If anyone was wondering or stumbles on this later I reassigned the CS pins for X (X_CS_PIN) and Y (Y_CS_PIN) to land on AUX 2 instead, then moved the female connector from the LCD PCB and put it on the RAMPS board itself and put long through male headers on the LCD PCB so I could plug the stepper SPI pins on top. I’ll post a picture once I’m done
Sorta like… this?
I just soldered the SPI pins on top of the existing solder points… not the best idea, but it’ll do for now. What pins did you map your X and Y pins too, 40,42?
Let me know if you have any issues, mine’s been stalling on the second layer (on any print).
Yep that’s exactly what prusa are doing.
Has anyone documented how to use RAMPS with TMC2130s and an LCD yet?
I have some extra info to my problem that might mean something to someone…
By pushing the kill (stop) button on the MKS GEN board, I got a few error messages:
READ: X driver error detected:
READ: short to ground (coil A)
READ: short to ground (coil B)
READ: Error:Printer halted. kill() called!
UPDATE: There was a splatter of solder on the pot of the driver… I had a spare, and replaced it. Now I have a different issue which I will make a new post.

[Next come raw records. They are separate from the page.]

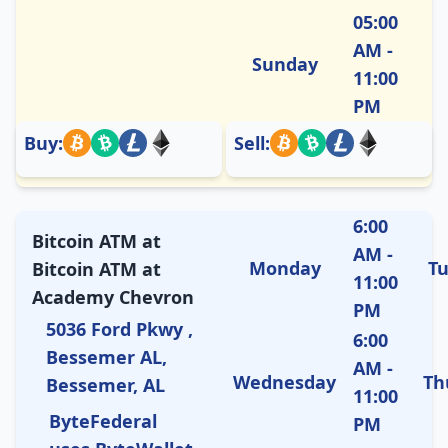
05:00
AM -
Sunday
11:00
PM
Buy:
Sell:
6:00
Bitcoin ATM at
AM -
Monday
T
Bitcoin ATM at
11:00
Academy Chevron
PM
5036 Ford Pkwy ,
6:00
Bessemer AL,
AM -
Wednesday
Th
Bessemer, AL
11:00
ByteFederal
PM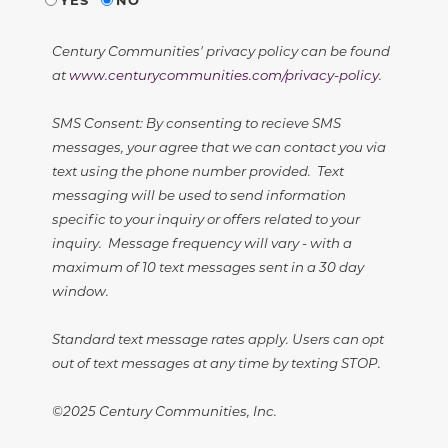
Century Communities' privacy policy can be found
at
www.centurycommunities.com/privacy-policy
.
SMS Consent: By consenting to recieve SMS
messages, your agree that we can contact you via
text using the phone number provided. Text
messaging will be used to send information
specific to your inquiry or offers related to your
inquiry. Message frequency will vary - with a
maximum of 10 text messages sent in a 30 day
window.
Standard text message rates apply. Users can opt
out of text messages at any time by texting STOP.
©2025 Century Communities, Inc.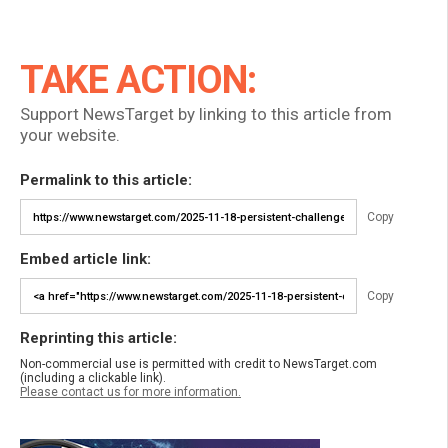
TAKE ACTION:
Support NewsTarget by linking to this article from
your website.
Permalink to this article:
Copy
Embed article link:
Copy
Reprinting this article:
Non-commercial use is permitted with credit to NewsTarget.com
(including a clickable link).
Please contact us for more information.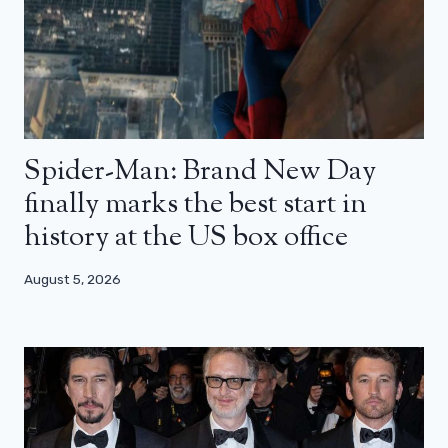
Spider-Man: Brand New Day
finally marks the best start in
history at the US box office
August 5, 2026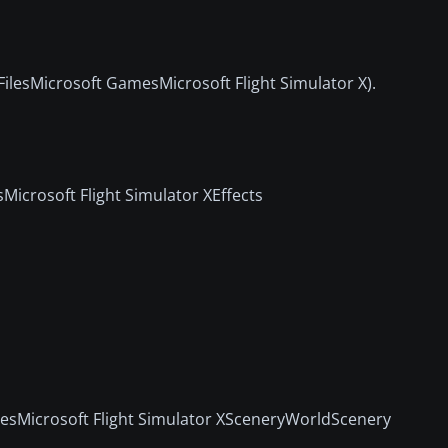
FilesMicrosoft GamesMicrosoft Flight Simulator X).
Microsoft Flight Simulator XEffects
mesMicrosoft Flight Simulator XSceneryWorldScenery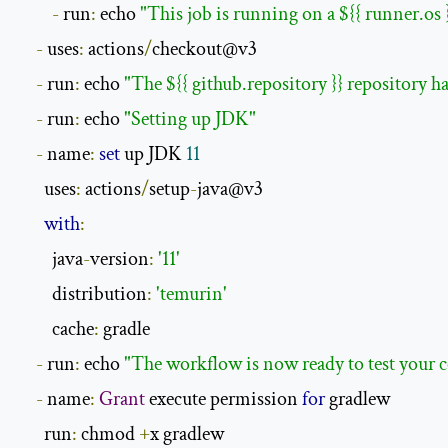
-
 run
:
 echo 
"This job is running on a ${{ runner.os 
-
 uses
:
 actions
/
checkout@v3

-
 run
:
 echo 
"The ${{ github.repository }} repository h
-
 run
:
 echo 
"Setting up JDK"
-
 name
:
set
 up JDK 
11
      uses
:
 actions
/
setup
-
java@v3

with
:
        java
-
version
:
'11'
        distribution
:
'temurin'
        cache
:
 gradle

-
 run
:
 echo 
"The workflow is now ready to test your c
-
 name
:
Grant
 execute permission 
for
 gradlew

      run
:
 chmod 
+
x gradlew
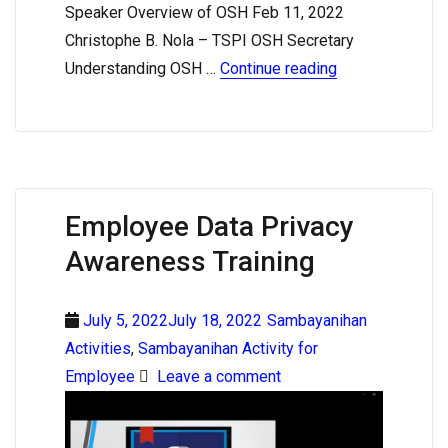
Speaker Overview of OSH Feb 11, 2022
Christophe B. Nola – TSPI OSH Secretary
Understanding OSH …
Continue reading
Employee Data Privacy
Awareness Training
July 5, 2022July 18, 2022
Sambayanihan
Activities
,
Sambayanihan Activity for
Employee
Leave a comment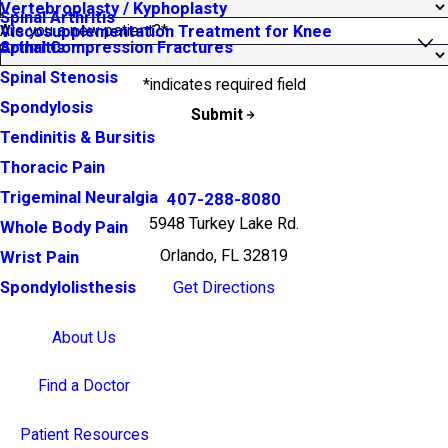
Vertebroplasty / Kyphoplasty
Spinal Arthritis
Are you a new patient?*
Viscosupplementation Treatment for Knee
Arthritis
Spinal Compression Fractures
Spinal Stenosis
*indicates required field
Spondylosis
Submit
Tendinitis & Bursitis
Thoracic Pain
Trigeminal Neuralgia
407-288-8080
5948 Turkey Lake Rd.
Whole Body Pain
Orlando, FL 32819
Wrist Pain
Get Directions
Spondylolisthesis
About Us
Find a Doctor
Patient Resources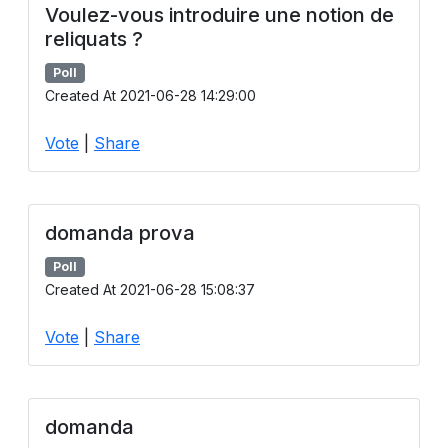
Voulez-vous introduire une notion de
reliquats ?
Poll
Created At 2021-06-28 14:29:00
Vote
|
Share
domanda prova
Poll
Created At 2021-06-28 15:08:37
Vote
|
Share
domanda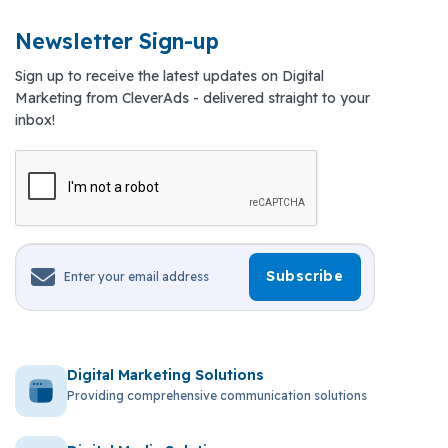
Newsletter Sign-up
Sign up to receive the latest updates on Digital
Marketing from CleverAds - delivered straight to your
inbox!
Digital Marketing Solutions
Providing comprehensive communication solutions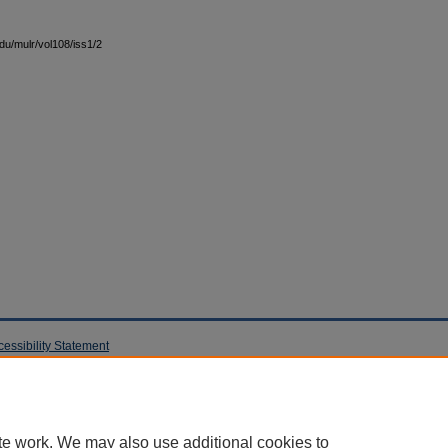
edu/mulr/vol108/iss1/2
cessibility Statement
te work. We may also use additional cookies to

So back at the LCD issue, based on your description of pins and connections, and checking the provided adapter, I see that in AUX3 there are 5 pins common to the LCD and TMCs:
49, 50, 51, 52 and 53.
50 is MISO, 51 is MOSI, and 52 is SCK.
Assuming I don’t need to move these two, I only need to move pins 49 and 53, correct?
From what I read, these two pins have to do with SD support. Since I do not have SD support enabled, wouldn’t you think the LCD should be showing up?
Thanks, sorry for the dumb question! I am getting there!!!
So correct MISO,MOSI,SCK are only used by SD, I running of a RAMPS with a LCD12864 and don’t use the SD at all so I don’t use the EXP1,EXP2 adapter on my RAMPS at all. Pin 49 is SD_DETECT_PIN , Pin 53 SDSS so none of these are needed if SD Card is not used,
So with those 8 pins plus GND(white) and 5V(black) my Display is fully functional
Thanks one more for the help.
Okay, saga is over!! I got all to work!! I haven’t tried the sd card feature but after moving those pins and adjusting the firmware, the LCD was still blue… so I grabbed another pne I had borrowed from a friend, and guess what? Yep, mine was bad!
Now I am waiting for heat sinks and fans, and a new LCD, and no more upgrades for a while now!!!
Thanks for all the info and support!
I’m with except of any modified Ramps either for 24V or with cut D1 Diode to whatever Reason (ie fried Arduino Voltage Regulator) than in any Case 5V is supplied from USB
Thank you guys for sticking with me on this!!!
My brain last night, and still today… feels like it is in a knot!!! It is fun though!!!
I will play with this today once back home and see how far I get. It is a slow learning curve but having a direction where to go makes a huge difference!!! If all fails, I will ship this out to one of you guys!!! HAHAHAA!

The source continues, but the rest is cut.